Extracted records:
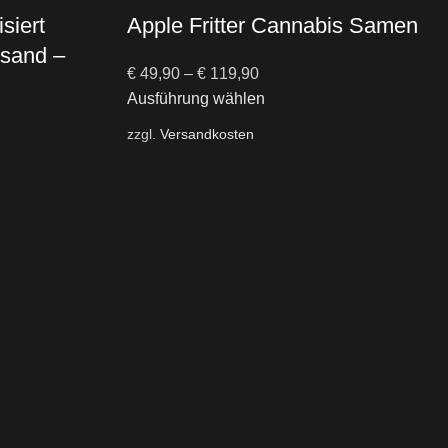
siert
Apple Fritter Cannabis Samen
rsand –
€
49,90
–
€
119,90
Ausführung wählen
zzgl.
Versandkosten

Required action:
A faithful copy of every record is needed here. Leave the images out of it.

Exercise answer:
siert
Apple Fritter Cannabis Samen
rsand –
€
49,90
–
€
119,90
Ausführung wählen
zzgl.
Versandkosten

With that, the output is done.